* **Work task**
Show each line of the data below that has the string "Community" in it.

* **Data records**
......
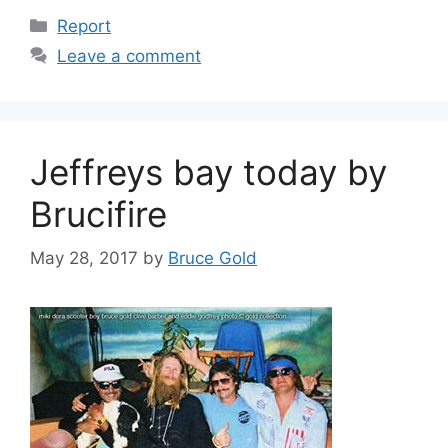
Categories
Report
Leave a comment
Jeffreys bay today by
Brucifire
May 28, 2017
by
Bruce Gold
......
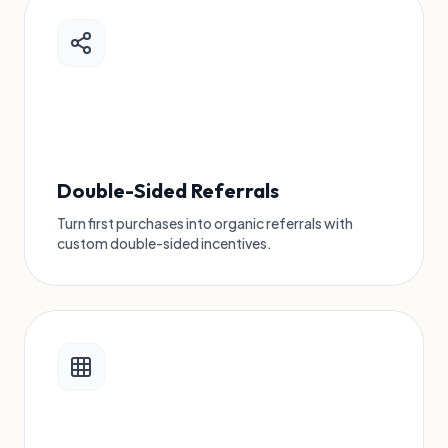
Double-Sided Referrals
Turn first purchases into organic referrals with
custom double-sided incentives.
......
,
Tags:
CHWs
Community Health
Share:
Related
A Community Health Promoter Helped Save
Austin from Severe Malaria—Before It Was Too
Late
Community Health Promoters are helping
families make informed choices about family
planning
......
* **Problem solution**
Community Health
A Community Health Promoter Helped Save
Community Health Promoters are helping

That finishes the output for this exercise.